With the rapid development of the internet technology, e-commerce websites are becoming increasingly popular as the convenient shopping experience they provide for users. Many shopping search engines are designed to have numerous personalized services to meet user’s various demands, like Google, Amazon, and Taobao. For a query, the item retrieval list can be located by category, price, brand and etc.

Nowadays, the shopping search engines are mainly based on textual query. Users can search the item they desired to by inputting several key words, such as “black, tight, dress”. However, it is difficult to clearly describe an item by only several brief and rough keywords to query about. Meanwhile, facing a great deal of diverse items, users usually spend a lot of time to select one by one in the tediously item retrieval list. Furthermore, consider such a scene: when reading a magazine or viewing an album, users may find some items they are interested in and take photos intending to have a similar one. In traditional textual search [16], there is no problem if the interested item is a book, electron, or other item with a concrete name. But it turns out to be troublesome when the items are clothing, bag, or shoes. It is difficult for us to give a clear description from the photo with concrete style details to find out their real needs. Once reaching the wrong text label, the retrieval list may become terrible and useless.

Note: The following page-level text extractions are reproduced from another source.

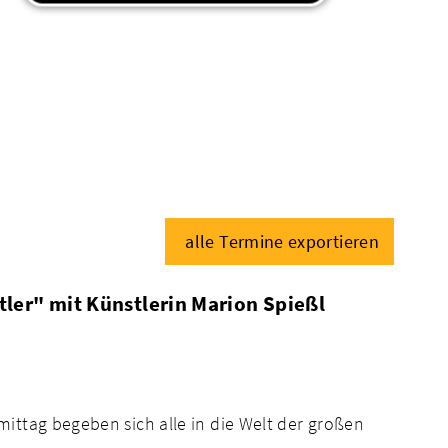
alle Termine exportieren
ler" mit Künstlerin Marion Spießl
mittag begeben sich alle in die Welt der großen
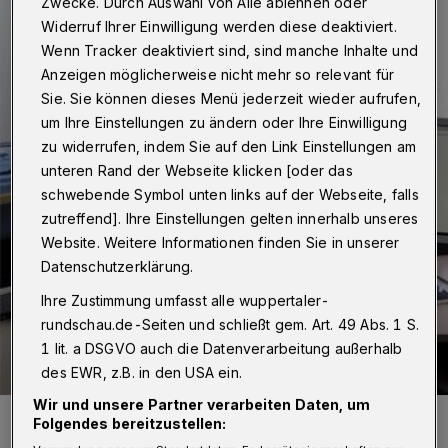
Zwecke. Durch Auswahl von Alle ablehnen oder
Widerruf Ihrer Einwilligung werden diese deaktiviert.
Wenn Tracker deaktiviert sind, sind manche Inhalte und
Anzeigen möglicherweise nicht mehr so relevant für
Sie. Sie können dieses Menü jederzeit wieder aufrufen,
um Ihre Einstellungen zu ändern oder Ihre Einwilligung
zu widerrufen, indem Sie auf den Link Einstellungen am
unteren Rand der Webseite klicken [oder das
schwebende Symbol unten links auf der Webseite, falls
zutreffend]. Ihre Einstellungen gelten innerhalb unseres
Website. Weitere Informationen finden Sie in unserer
Datenschutzerklärung.
Ihre Zustimmung umfasst alle wuppertaler-
rundschau.de-Seiten und schließt gem. Art. 49 Abs. 1 S.
1 lit. a DSGVO auch die Datenverarbeitung außerhalb
des EWR, z.B. in den USA ein.
Wir und unsere Partner verarbeiten Daten, um
Mit der Open-Source-Applikation eLP können Lehrveranstaltungen
Folgendes bereitzustellen:
elektronisch geplant werden.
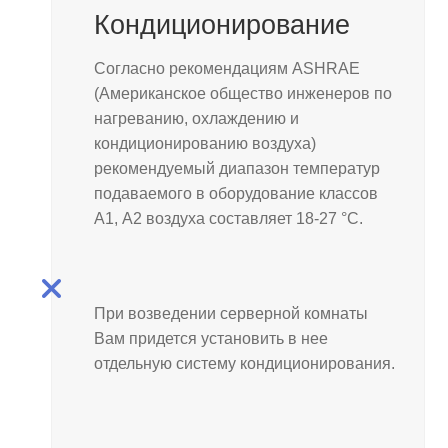
Кондиционирование
Согласно рекомендациям ASHRAE
(Aмериканское общество инженеров по
нагреванию, охлаждению и
кондиционированию воздуха)
рекомендуемый диапазон температур
подаваемого в оборудование классов
А1, А2 воздуха составляет 18-27 °С.
При возведении серверной комнаты
Вам придется установить в нее
отдельную систему кондиционирования.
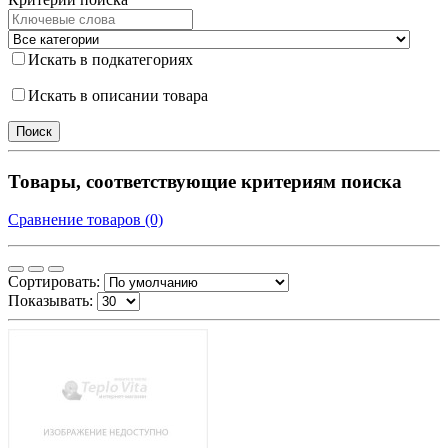
Искать в подкатегориях
Искать в описании товара
Товары, соответствующие критериям поиска
Сравнение товаров (0)
Сортировать:
Показывать:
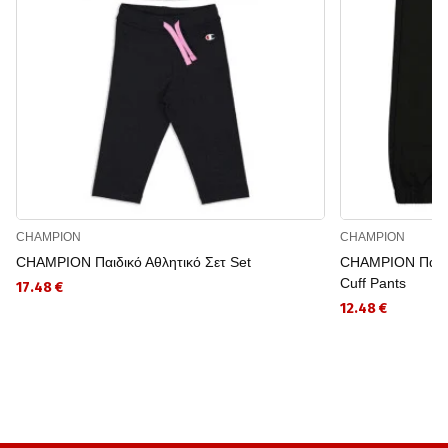
CHAMPION
CHAMPION
CHAMPION Παιδικό Αθλητικό Σετ Set
CHAMPION Παιδικ
Cuff Pants
17.48 €
12.48 €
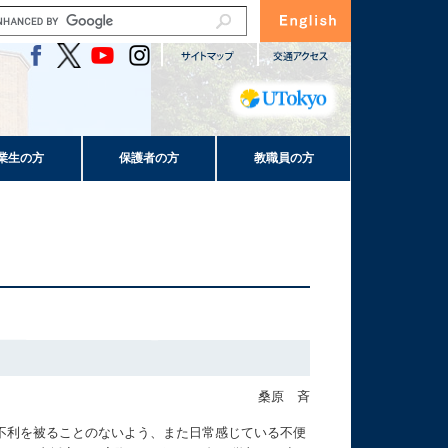
業生の方
保護者の方
教職員の方
桑原 斉
不利を被ることのないよう、また日常感じている不便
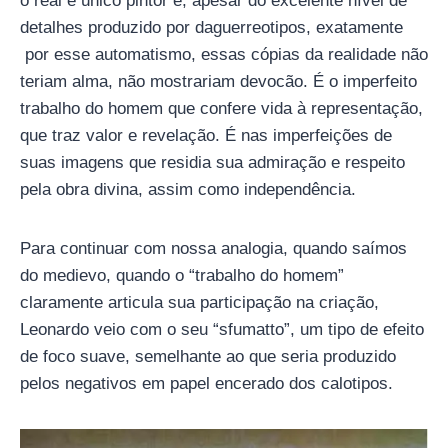
o real e único pintor e, apesar do excelente nível de
detalhes produzido por daguerreotipos, exatamente
por esse automatismo, essas cópias da realidade não
teriam alma, não mostrariam devocão. É o imperfeito
trabalho do homem que confere vida à representação,
que traz valor e revelação. É nas imperfeições de
suas imagens que residia sua admiração e respeito
pela obra divina, assim como independência.
Para continuar com nossa analogia, quando saímos
do medievo, quando o “trabalho do homem”
claramente articula sua participação na criação,
Leonardo veio com o seu “sfumatto”, um tipo de efeito
de foco suave, semelhante ao que seria produzido
pelos negativos em papel encerado dos calotipos.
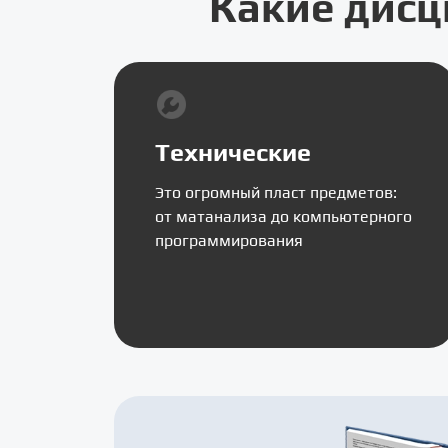
Какие дисц
Технические
Это огромный пласт предметов:
от матанализа до компьютерного
программирования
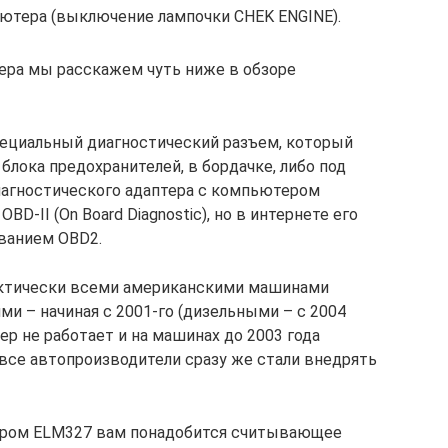
ютера (выключение лампочки CHEK ENGINE).
ера мы расскажем чуть ниже в обзоре
пециальный диагностический разъем, который
лока предохранителей, в бордачке, либо под
иагностического адаптера с компьютером
D-II (On Board Diagnostic), но в интернете его
ванием OBD2.
актически всеми американскими машинами
ми – начиная с 2001-го (дизельными – с 2004
нер не работает и на машинах до 2003 года
е все автопроизводители сразу же стали внедрять
нером ELM327 вам понадобится считывающее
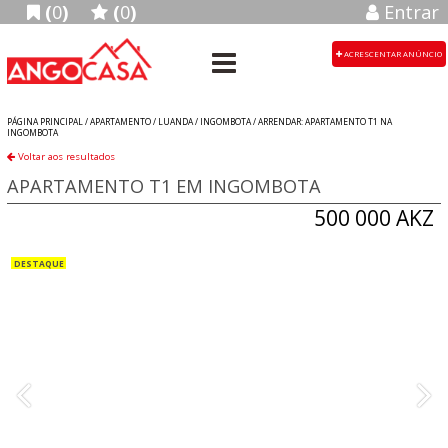
(
0
)
(
0
)
Entrar
ACRESCENTAR ANÚNCIO
PÁGINA PRINCIPAL /
APARTAMENTO
/
LUANDA
/
INGOMBOTA
/
ARRENDAR: APARTAMENTO T1 NA
INGOMBOTA
Voltar aos resultados
APARTAMENTO T1 EM INGOMBOTA
500 000 AKZ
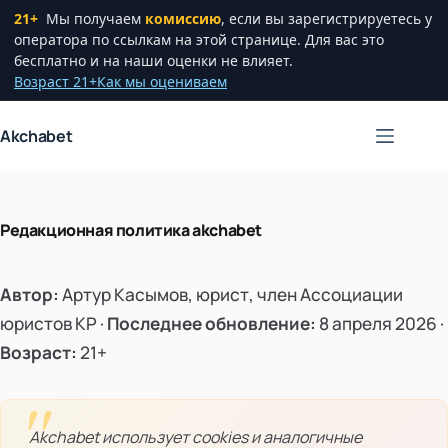
21+
Мы получаем
комиссию
, если вы зарегистрируетесь у
оператора по ссылкам на этой странице. Для вас это
бесплатно и на наши оценки не влияет.
Возраст 21+
Как мы оцениваем
Перейти
Akchabet
к
сути
Редакционная политика akchabet
Автор:
Артур Касымов, юрист, член Ассоциации
юристов КР ·
Последнее обновление:
8 апреля 2026 ·
Возраст:
21+
Akchabet использует cookies и аналогичные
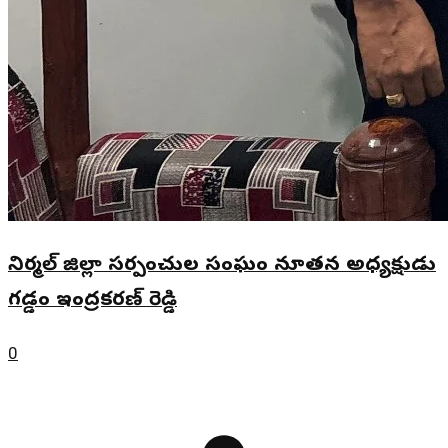
నిర్మల్ జిల్లా సర్పంచుల సంఘం నూతన అధ్యక్షుడు
గడ్డం ఇంద్రకరణ్ రెడ్డి
0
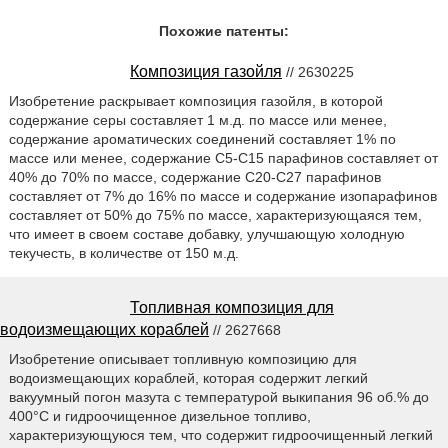
Похожие патенты:
Композиция газойля
// 2630225
Изобретение раскрывает композиция газойля, в которой
содержание серы составляет 1 м.д. по массе или менее,
содержание ароматических соединений составляет 1% по
массе или менее, содержание С5-С15 парафинов составляет от
40% до 70% по массе, содержание С20-С27 парафинов
составляет от 7% до 16% по массе и содержание изопарафинов
составляет от 50% до 75% по массе, характеризующаяся тем,
что имеет в своем составе добавку, улучшающую холодную
текучесть, в количестве от 150 м.д.
Топливная композиция для
водоизмещающих кораблей
// 2627668
Изобретение описывает топливную композицию для
водоизмещающих кораблей, которая содержит легкий
вакуумный погон мазута с температурой выкипания 96 об.% до
400°С и гидроочищенное дизельное топливо,
характеризующуюся тем, что содержит гидроочищенный легкий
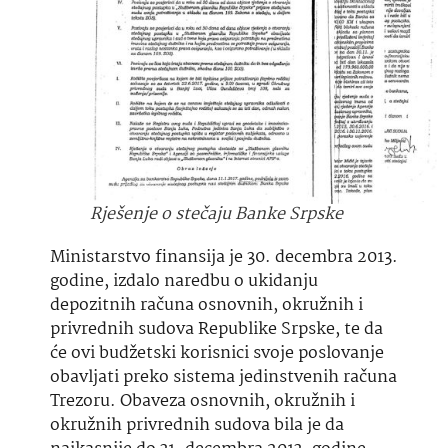
Rješenje o stečaju Banke Srpske
Ministarstvo finansija je 30. decembra 2013.
godine, izdalo naredbu o ukidanju
depozitnih računa osnovnih, okružnih i
privrednih sudova Republike Srpske, te da
će ovi budžetski korisnici svoje poslovanje
obavljati preko sistema jedinstvenih računa
Trezoru. Obaveza osnovnih, okružnih i
okružnih privrednih sudova bila je da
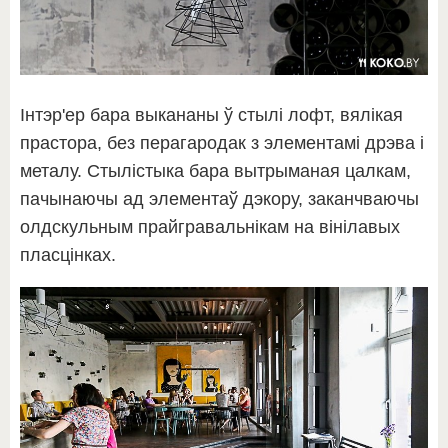
Інтэр'ер бара выкананы ў стылі лофт, вялікая
прастора, без перагародак з элементамі дрэва і
металу. Стылістыка бара вытрыманая цалкам,
пачынаючы ад элементаў дэкору, заканчваючы
олдскульным прайгравальнікам на вінілавых
пласцінках.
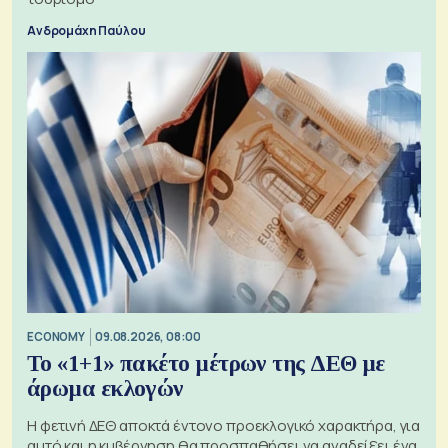
Ανδρομάχη Παύλου
ECONOMY
09.08.2026, 08:00
Το «1+1» πακέτο μέτρων της ΔΕΘ με
άρωμα εκλογών
Η φετινή ΔΕΘ αποκτά έντονο προεκλογικό χαρακτήρα, για
αυτό και η κυβέρνηση θα προσπαθήσει να αναδείξει ένα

Obviously the traditional textual search is not adequate to deal with the above situation while pictures often provide more important cues for product search. Content-based image retrieval (CBIR) techniques [1113] have become classical as they provide an effective way to mine semantic information from images. But CBIR was mainly applied to search rigid images (such as building and landscapes). These algorithms are unable to deal with most of product images as they are non-rigid. Especially for clothing, it is apt to folding and geometric deformations. In addition, the style detail of a product often plays an important role in searching, while the traditional algorithms may omit it. SIFT (scare-invariant feature transform) is one of the most robust registration method of correspondence matching [1115]. And it performs well in our experiment on most categories.

As the query’s category is unknown, the search will surely take a long time and make an inaccurate result within multiple categories products. So, we employ CNN to infer query’s category. As we all know, recently deep learning has been proposed to solve data learning and analysis problem well for the Big Data.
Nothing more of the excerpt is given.